On [Qui ?] a supposé que Chrétien aurait été issu d'une famille de la petite noblesse, en s'appuyant notamment sur la description du vavasseur père d'Énide dans Érec et Énide : suggérant que les vavasseurs constituent le socle moral et le fondement social de l'ordre féodal, il aurait ainsi rendu hommage à son milieu d'origine. Dans cette perspective, l'auteur de Cligès aurait été le fils cadet d'une famille aristocratique qui aurait été destiné à la carrière cléricale. Mais cette hypothèse se heurte au fait que Chrétien rattache son nom à la ville de Troyes, et non, comme cela aurait été l'usage pour un aristocrate, à un château ou à un fief [11], [12].

Il a été suggéré que Chrétien était peut-être chanoine car dans les archives épiscopales de Troyes un texte daté de 1173 est signé Christianus canonicus sancti Lupi [n 1]. Rien ne vient cependant confirmer ou infirmer cette hypothèse. Si la référence de Wolfram von Eschenbach à Chrétien comme meister peut suggérer qu'il était religieux, cela peut aussi être un signe de déférence envers un grand auteur [4].

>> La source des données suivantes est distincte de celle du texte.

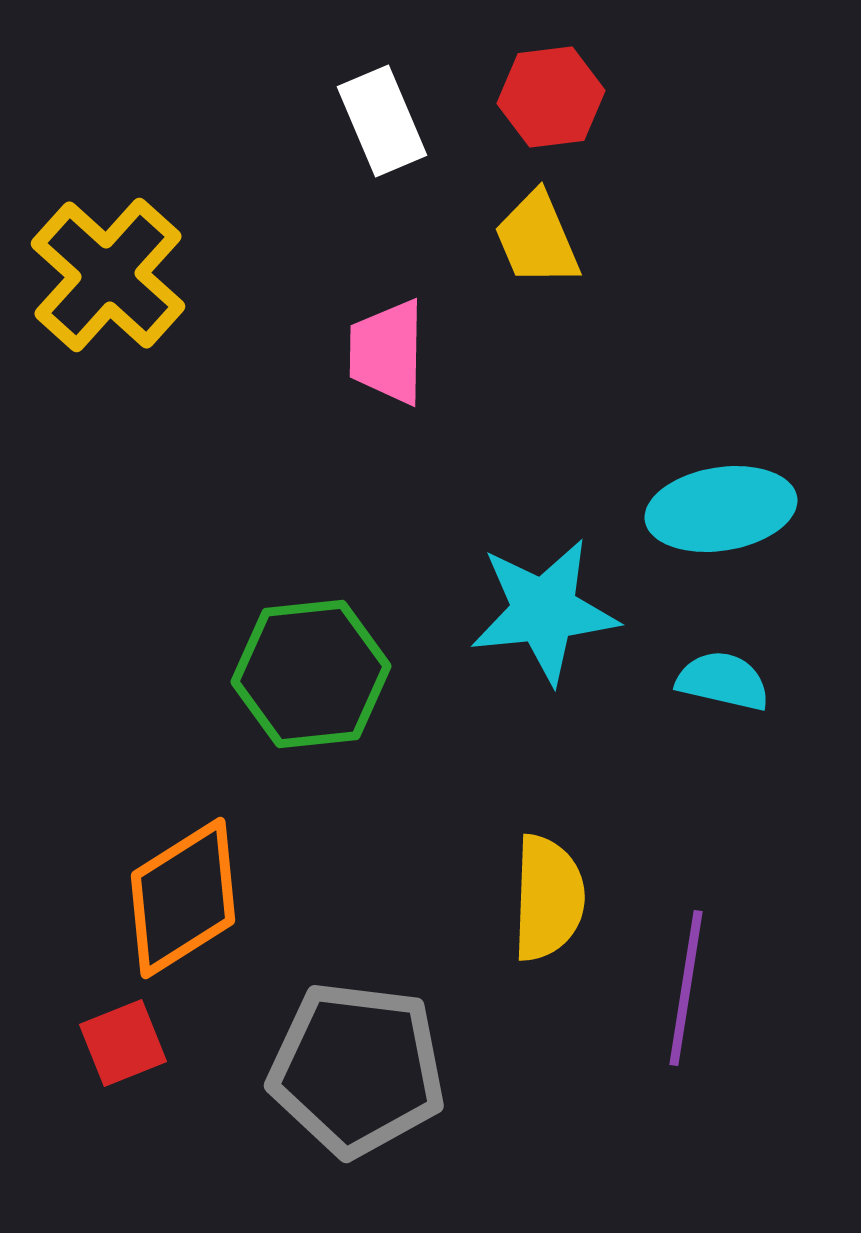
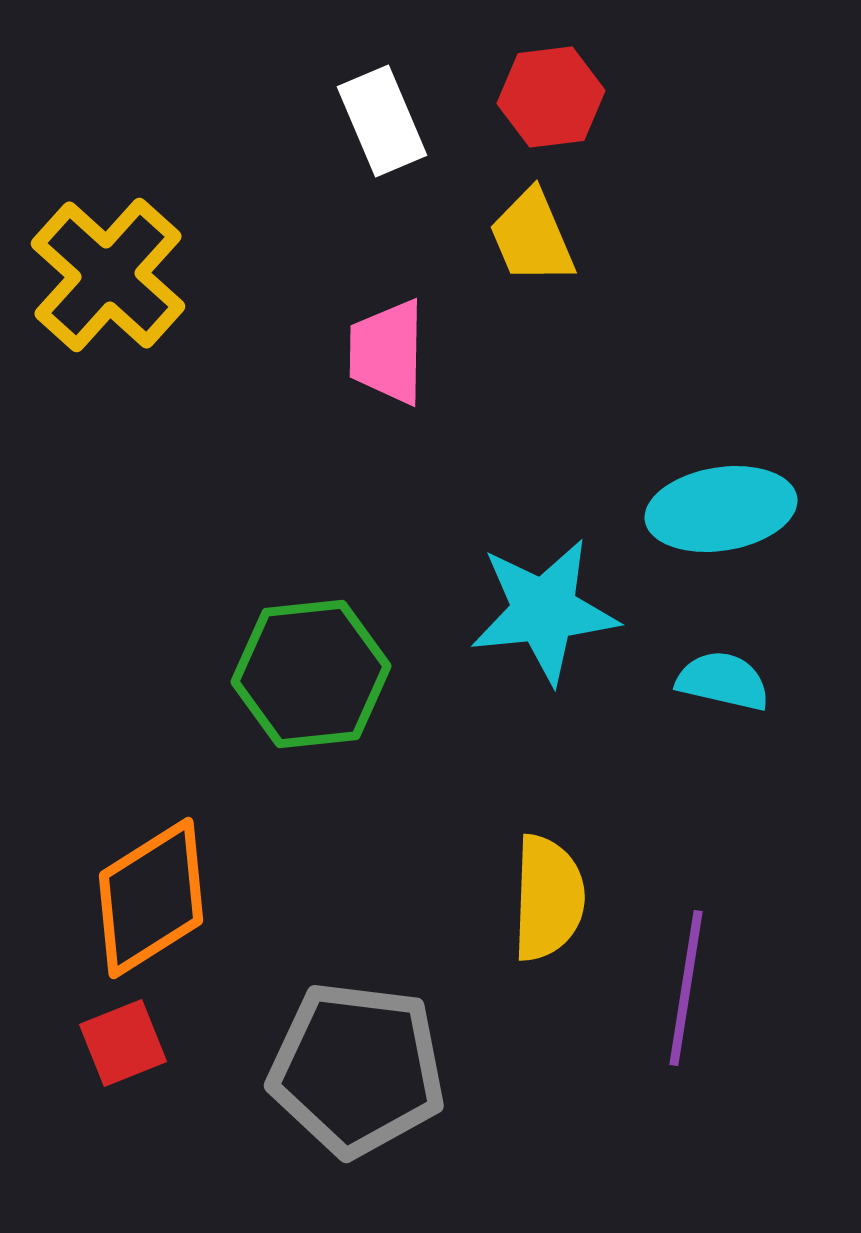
yellow trapezoid: moved 5 px left, 2 px up
orange diamond: moved 32 px left
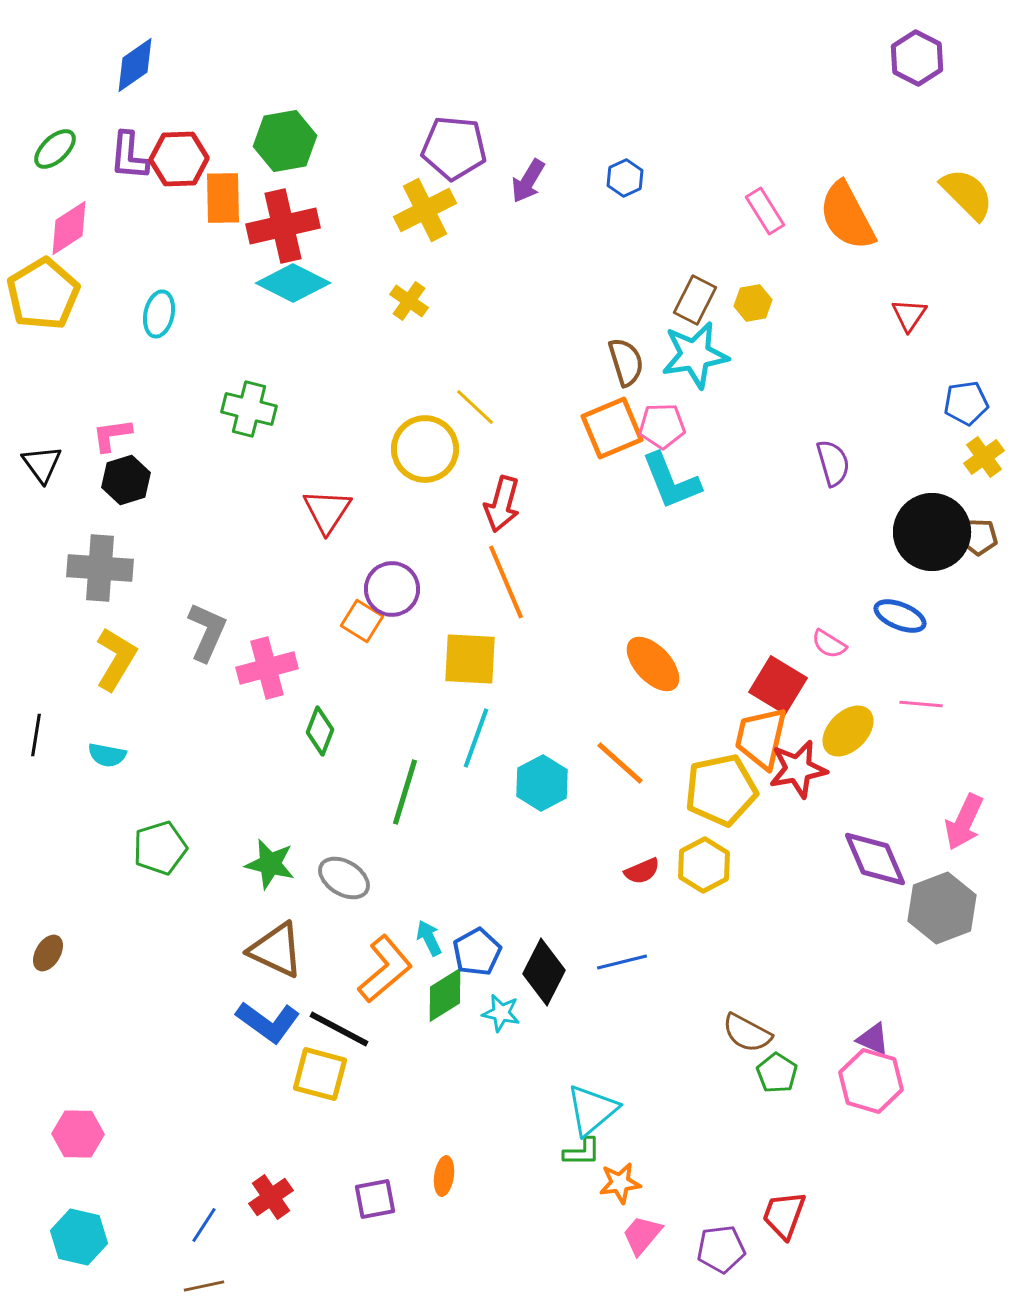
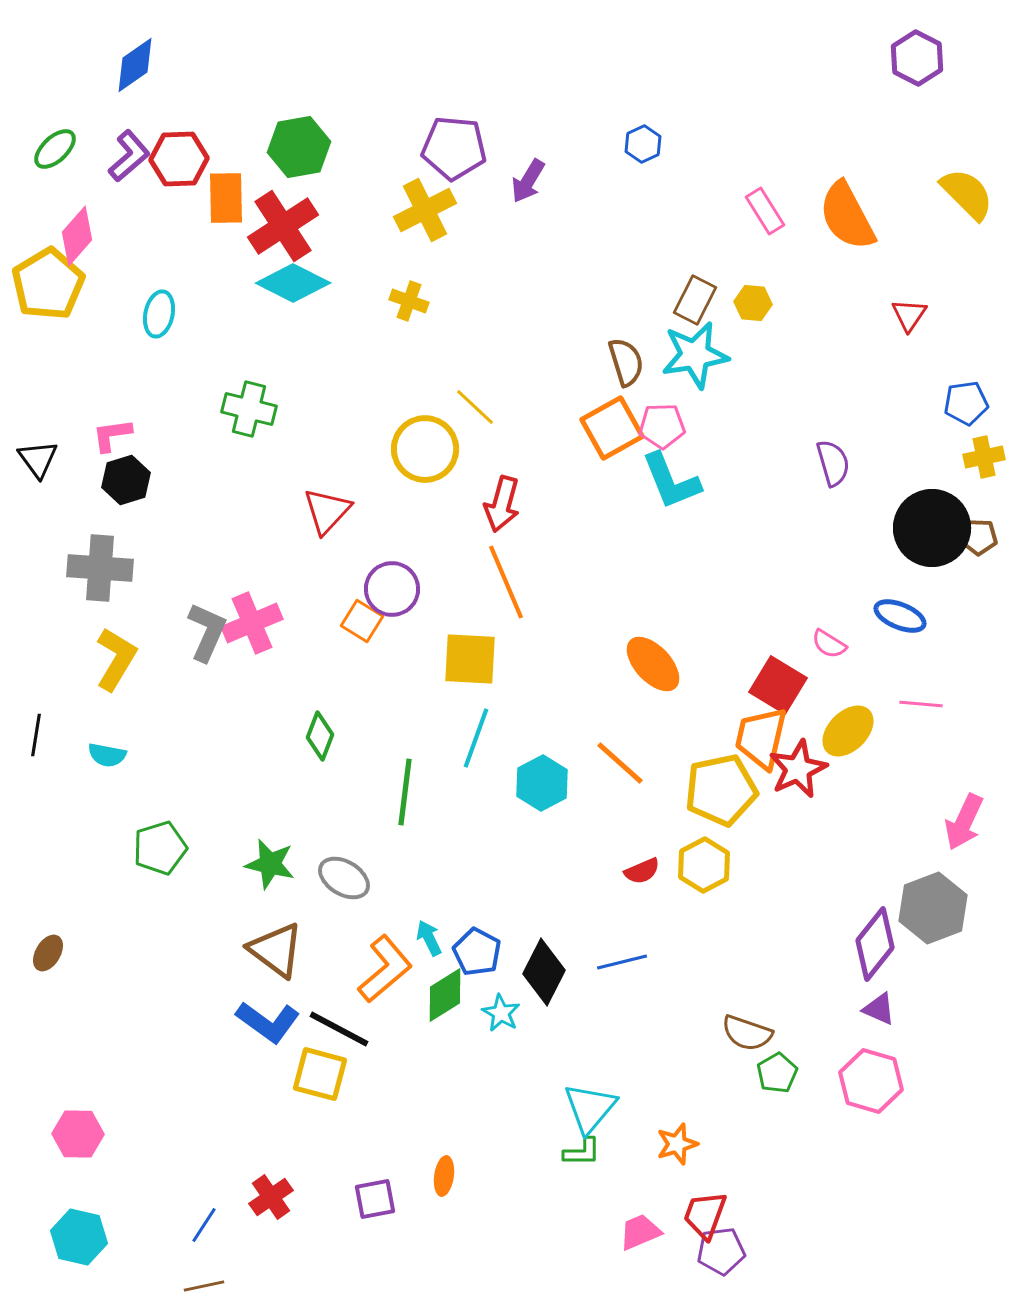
green hexagon at (285, 141): moved 14 px right, 6 px down
purple L-shape at (129, 156): rotated 136 degrees counterclockwise
blue hexagon at (625, 178): moved 18 px right, 34 px up
orange rectangle at (223, 198): moved 3 px right
red cross at (283, 226): rotated 20 degrees counterclockwise
pink diamond at (69, 228): moved 8 px right, 8 px down; rotated 16 degrees counterclockwise
yellow pentagon at (43, 294): moved 5 px right, 10 px up
yellow cross at (409, 301): rotated 15 degrees counterclockwise
yellow hexagon at (753, 303): rotated 15 degrees clockwise
orange square at (612, 428): rotated 6 degrees counterclockwise
yellow cross at (984, 457): rotated 24 degrees clockwise
black triangle at (42, 464): moved 4 px left, 5 px up
red triangle at (327, 511): rotated 10 degrees clockwise
black circle at (932, 532): moved 4 px up
pink cross at (267, 668): moved 15 px left, 45 px up; rotated 8 degrees counterclockwise
green diamond at (320, 731): moved 5 px down
red star at (798, 769): rotated 14 degrees counterclockwise
green line at (405, 792): rotated 10 degrees counterclockwise
purple diamond at (875, 859): moved 85 px down; rotated 62 degrees clockwise
gray hexagon at (942, 908): moved 9 px left
brown triangle at (276, 950): rotated 12 degrees clockwise
blue pentagon at (477, 952): rotated 15 degrees counterclockwise
cyan star at (501, 1013): rotated 18 degrees clockwise
brown semicircle at (747, 1033): rotated 9 degrees counterclockwise
purple triangle at (873, 1039): moved 6 px right, 30 px up
green pentagon at (777, 1073): rotated 9 degrees clockwise
cyan triangle at (592, 1110): moved 2 px left, 2 px up; rotated 10 degrees counterclockwise
orange star at (620, 1183): moved 57 px right, 39 px up; rotated 9 degrees counterclockwise
red trapezoid at (784, 1215): moved 79 px left
pink trapezoid at (642, 1235): moved 2 px left, 3 px up; rotated 27 degrees clockwise
purple pentagon at (721, 1249): moved 2 px down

Il a été également évoqué la possibilité d'une origine juive de Chrétien, Troyes ayant effectivement accueilli une importante communauté juive. Cette hypothèse est soutenue à partir de sa signature dans Philomena, où il se désigne comme étant « Crestien li Gois » [13] : le fait de se désigner comme «  goy » impliquerait que l'auteur était un juif converti. Mais « Gois » n'est peut-être qu'une déformation de «  Gouaix », village situé à proximité de Troyes [14]. Une autre possibilité est que cette signature aurait été ajoutée par l'un de ses compilateurs, d'autant plus que dans le Conte du Graal, Chrétien traite les juifs avec violence : félons qu'on devrait abattre comme des chiens [15], ce qui parait peu compatible avec une éventuelle judéité [12].